WHAT IS BEING ASKED
Below are the records; copy every line in them that holds the string "Defense".

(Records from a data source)
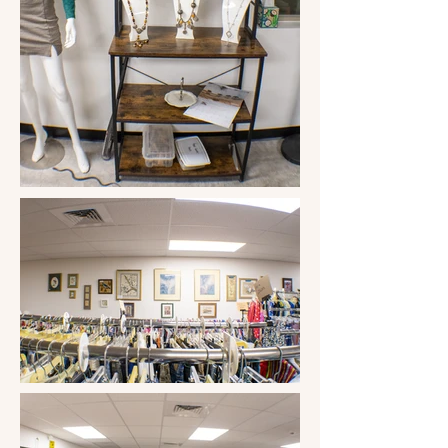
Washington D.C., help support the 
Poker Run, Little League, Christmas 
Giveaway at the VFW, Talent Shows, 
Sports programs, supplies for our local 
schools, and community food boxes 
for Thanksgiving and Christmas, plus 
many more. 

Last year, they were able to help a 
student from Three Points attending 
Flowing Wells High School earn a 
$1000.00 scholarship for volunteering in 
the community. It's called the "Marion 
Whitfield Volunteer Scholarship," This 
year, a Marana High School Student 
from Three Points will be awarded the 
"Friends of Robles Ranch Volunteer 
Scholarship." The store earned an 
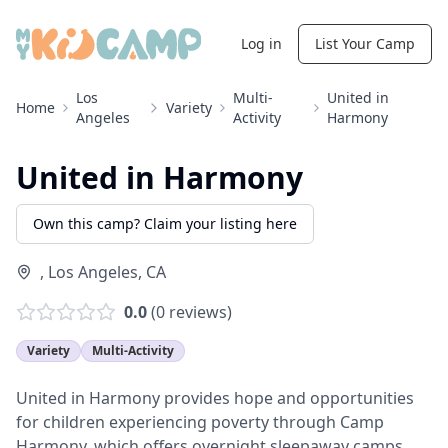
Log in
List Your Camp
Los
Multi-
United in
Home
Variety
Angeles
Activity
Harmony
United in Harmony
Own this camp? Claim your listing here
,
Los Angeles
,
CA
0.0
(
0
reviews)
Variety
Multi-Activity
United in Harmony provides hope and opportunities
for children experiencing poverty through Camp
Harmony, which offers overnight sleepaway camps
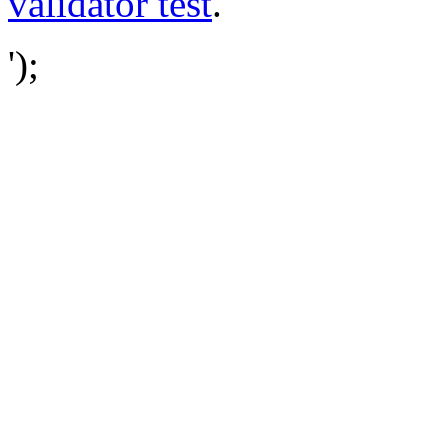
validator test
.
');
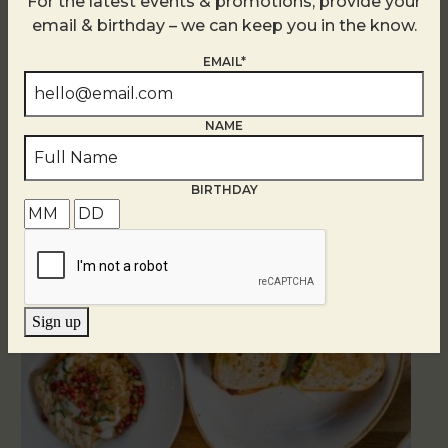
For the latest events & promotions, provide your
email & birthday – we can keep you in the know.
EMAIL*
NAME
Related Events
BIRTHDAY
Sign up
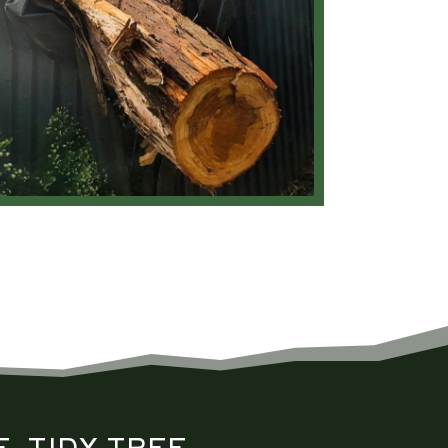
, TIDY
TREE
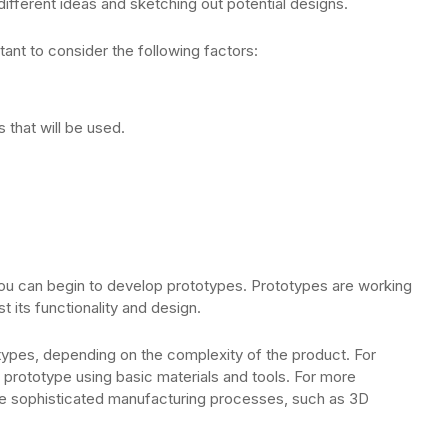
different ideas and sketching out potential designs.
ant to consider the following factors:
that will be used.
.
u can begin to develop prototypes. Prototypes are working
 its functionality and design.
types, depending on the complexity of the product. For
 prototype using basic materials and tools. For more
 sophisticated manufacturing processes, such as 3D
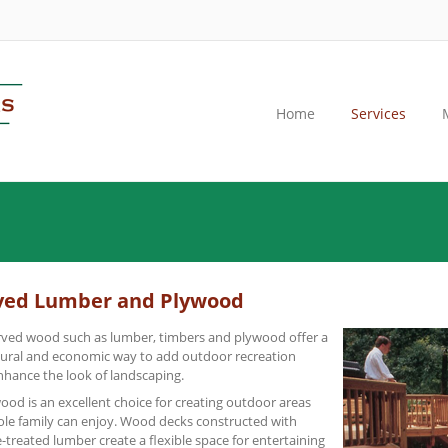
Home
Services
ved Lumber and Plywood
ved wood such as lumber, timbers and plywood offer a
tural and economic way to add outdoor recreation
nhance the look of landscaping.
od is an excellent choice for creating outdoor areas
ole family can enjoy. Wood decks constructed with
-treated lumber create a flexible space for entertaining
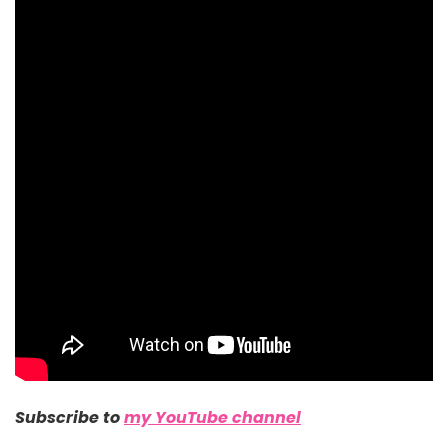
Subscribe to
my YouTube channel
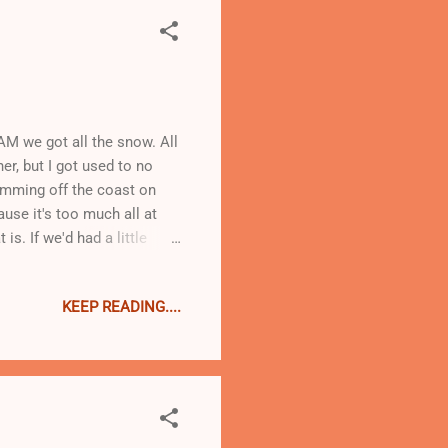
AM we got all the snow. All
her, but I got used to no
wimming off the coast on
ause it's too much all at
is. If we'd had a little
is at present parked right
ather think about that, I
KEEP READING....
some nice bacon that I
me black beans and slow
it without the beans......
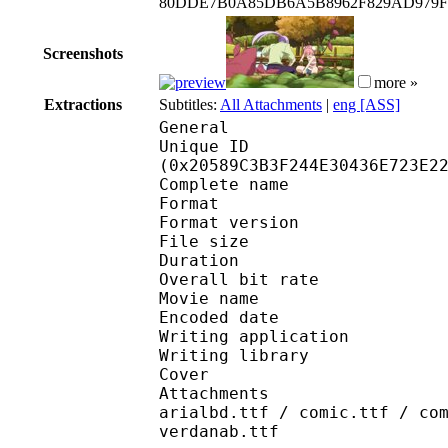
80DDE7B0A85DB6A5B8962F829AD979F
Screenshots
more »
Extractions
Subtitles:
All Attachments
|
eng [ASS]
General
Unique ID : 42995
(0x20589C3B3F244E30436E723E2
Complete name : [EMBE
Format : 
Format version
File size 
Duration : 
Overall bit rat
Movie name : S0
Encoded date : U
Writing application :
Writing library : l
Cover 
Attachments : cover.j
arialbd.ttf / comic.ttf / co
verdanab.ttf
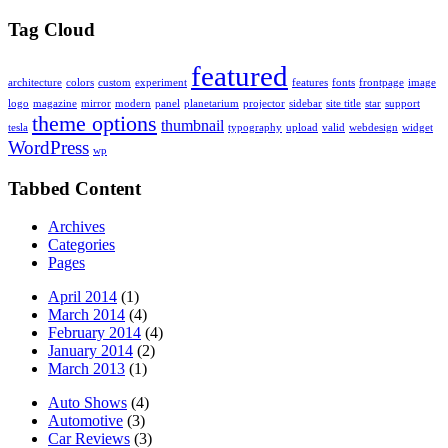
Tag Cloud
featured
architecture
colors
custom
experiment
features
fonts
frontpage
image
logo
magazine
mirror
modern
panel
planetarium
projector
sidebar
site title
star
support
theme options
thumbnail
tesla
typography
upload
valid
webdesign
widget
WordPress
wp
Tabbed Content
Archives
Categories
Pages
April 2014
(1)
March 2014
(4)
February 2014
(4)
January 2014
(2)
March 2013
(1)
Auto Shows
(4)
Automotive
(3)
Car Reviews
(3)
...
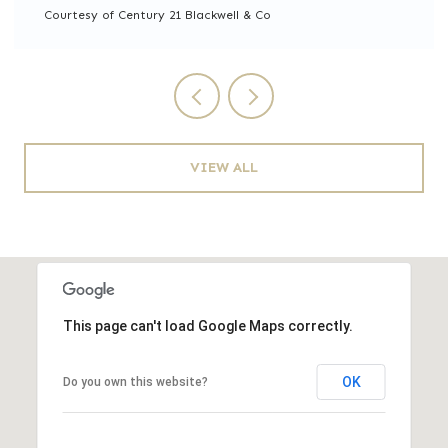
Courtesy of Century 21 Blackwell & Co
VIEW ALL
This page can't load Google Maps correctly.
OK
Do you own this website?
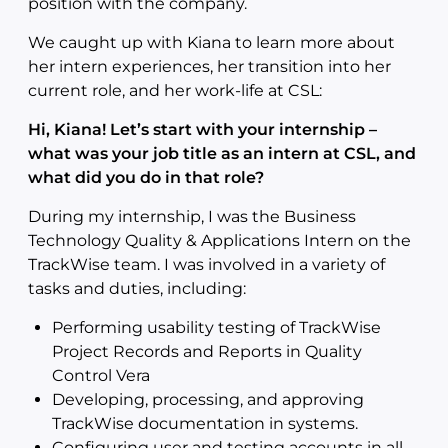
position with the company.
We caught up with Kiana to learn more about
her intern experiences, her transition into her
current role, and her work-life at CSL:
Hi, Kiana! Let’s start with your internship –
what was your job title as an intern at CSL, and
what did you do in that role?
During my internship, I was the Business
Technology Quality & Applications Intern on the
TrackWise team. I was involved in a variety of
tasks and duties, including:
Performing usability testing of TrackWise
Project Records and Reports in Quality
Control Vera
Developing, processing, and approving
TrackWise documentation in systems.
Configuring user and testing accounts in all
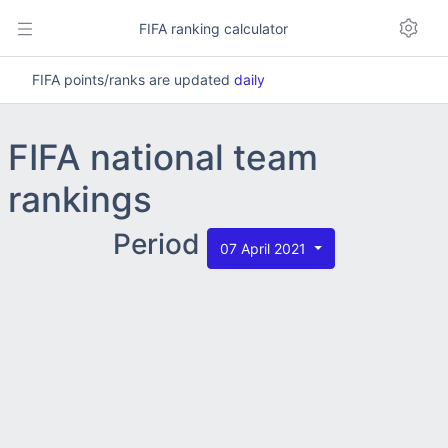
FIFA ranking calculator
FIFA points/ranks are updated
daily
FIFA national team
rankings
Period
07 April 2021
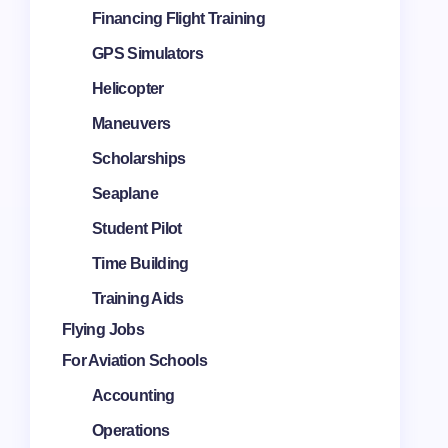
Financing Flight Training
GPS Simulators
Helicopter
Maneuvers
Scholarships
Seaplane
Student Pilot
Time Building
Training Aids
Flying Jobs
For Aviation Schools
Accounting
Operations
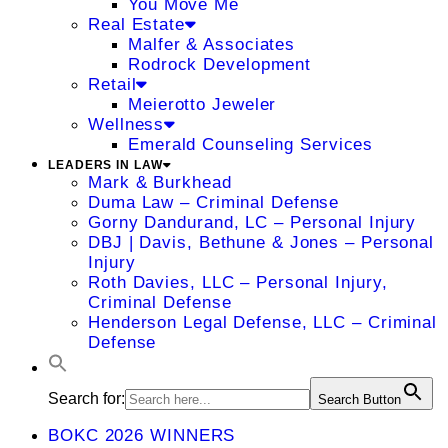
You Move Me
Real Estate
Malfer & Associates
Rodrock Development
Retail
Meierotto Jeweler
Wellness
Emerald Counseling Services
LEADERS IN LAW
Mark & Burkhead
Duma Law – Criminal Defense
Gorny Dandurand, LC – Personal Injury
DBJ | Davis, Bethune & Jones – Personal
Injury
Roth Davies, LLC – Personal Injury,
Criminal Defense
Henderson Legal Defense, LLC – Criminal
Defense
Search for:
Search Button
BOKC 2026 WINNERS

TASK OUTPUT
Duma Law – Criminal Defense
Criminal Defense
Henderson Legal Defense, LLC – Criminal
Defense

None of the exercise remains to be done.